Zoom—both the company and the verb—has been around for nearly a decade. And, like most agencies, Carpenter Group was using Zoom long before it became the default means of conferencing with clients and colleagues. But in pre-pandemic times, we Zoomed mostly without video. Audio-only worked just fine.
Of course, that was then and this is a very different now. In the agency world, where pretty much everyone is working from home, Zoom calls are always with video. It doesn’t matter what you’re wearing from the waist down—cargo shorts, workout sweats, pajama bottoms, no shoes. It’s north of your personal equator where you have to look presentable.
You can’t wing it. Along with your attire, you need to get the technicals correct—computer height, focal points, lighting, bounce. Give them short shrift and you’ll wind up looking washed out, hidden in shadows or otherwise—well, not your best.
But that’s not exactly what this post is about.
What our colleagues and clients see behind us sends all sorts of messages about us, no matter how spiffy we look. The fact is, your Zoom background matters, more than you might think. RoomRater, a Twitter site, ranks the décor of celebrity homes as they appear on TV on a one-to-10 scale. Jane Fonda and the Obamas get high marks. Cory Booker (“looks like a hostage video”) and Starbucks CEO Howard Schultz (“Ikea-ish”) not so much.
While we may not make the RoomRater list at all, what our Zoom circle sees and thinks counts.
In those first weird WFH days back in March and April, we tended to leave angle and lighting to chance, but happily played around with the scenic backdrops that came packaged with the Zoom program. It was fun—especially when it briefly confused our colleagues. “Whoa—are you calling from Kilimanjaro?” “Is that the Golden Gate behind you? I thought you were in Queens!” “Are those gazelles?”
Today, you can download backdrops from a zillion different sites, with choices ranging from American Horror Story scenes to Lichtenstein-ish comic panels, to eye-popping abstracts. You can even insert avatars of yourself or your colleagues or last year’s vacation photos in the picture. At this point, however, messing around with fake scenery seems so…old.
But getting the scenery right is important. Notice that the pundits, policy wonks, journalists and healthcare professionals you see interviewed on CNN split screens never appear in make-believe settings. Typically, we see a sliver of their homes and gain a glimpse into their personality and taste. Many position themselves in front of well-stocked bookshelves, with titles they want you to see and tastefully arranged photographs and curios. (MSNBC correspondent Jason Lemire has a framed photo of Red Sox catcher Jason Varitek punching Alex Rodriguez that appears behind him, no matter where he is in his house. He lives in Brooklyn but doesn’t want you to think for one nanosecond that he doesn’t revile A-Rod and the Yankees.)

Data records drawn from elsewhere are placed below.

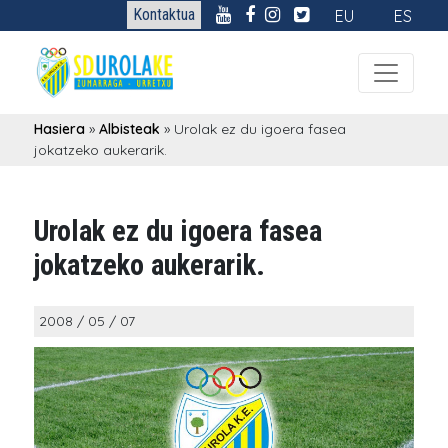
Kontaktua
EU
ES
Hasiera
»
Albisteak
»
Urolak ez du igoera fasea
jokatzeko aukerarik.
Urolak ez du igoera fasea
jokatzeko aukerarik.
2008 / 05 / 07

Kitchens, some looking like stage sets and others filled with collectible pottery or cookbooks, are also a popular backdrop that invite us in and get our imagination going. Before all of this, these people were simply “talking heads.” Now, we see they are human, with flaws. We can see their coffee maker.
So what do we want our fellow Zoomers to see when we’re on camera? Our bookshelves? Our workspace? The pictures on our wall? These concerns are unlike anything we’d ever dream of thinking about in our pre-COVID experience.
But attending to our workplace appearance has always been second nature. Back in the day, we gave careful thought to what we wore to work and made sure to look reasonably smart before leaving the house.
In this upside-down world, we have the freedom to worry only about the part of us that’s visible to our colleagues. But when you are no longer just a voice on the phone, your environment also becomes part of your story.